** ASSIGNMENT **
A faithful copy of all the data is the goal; omit the pictures.

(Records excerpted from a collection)
***
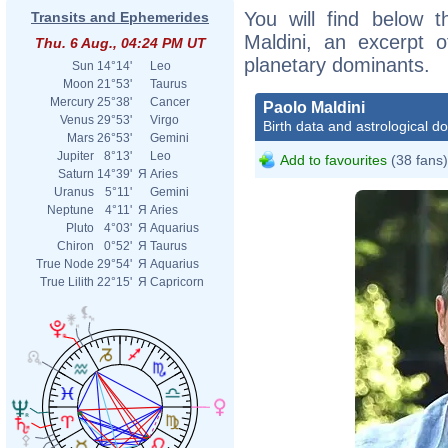
You will find below t
Transits and Ephemerides
Maldini, an excerpt of
Thu. 6 Aug., 04:24 PM UT
planetary dominants.
Sun
14°14'
Leo
Moon
21°53'
Taurus
Mercury
25°38'
Cancer
Paolo Maldini
Venus
29°53'
Virgo
Birth data and astrological d
Mars
26°53'
Gemini
Jupiter
8°13'
Leo
Add to favourites
(38 fans)
Saturn
14°39'
Я
Aries
Uranus
5°11'
Gemini
Neptune
4°11'
Я
Aries
Pluto
4°03'
Я
Aquarius
Chiron
0°52'
Я
Taurus
True Node
29°54'
Я
Aquarius
True Lilith
22°15'
Я
Capricorn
***
** TASK OUTPUT **
You will find below t
Transits and Ephemerides
Maldini, an excerpt of
Thu. 6 Aug., 04:24 PM UT
planetary dominants.
Sun
14°14'
Leo
Moon
21°53'
Taurus
Mercury
25°38'
Cancer
Paolo Maldini
Venus
29°53'
Virgo
Birth data and astrological d
Mars
26°53'
Gemini
Jupiter
8°13'
Leo
Add to favourites
(38 fans)
Saturn
14°39'
Я
Aries
Uranus
5°11'
Gemini
Neptune
4°11'
Я
Aries
Pluto
4°03'
Я
Aquarius
Chiron
0°52'
Я
Taurus
True Node
29°54'
Я
Aquarius
True Lilith
22°15'
Я
Capricorn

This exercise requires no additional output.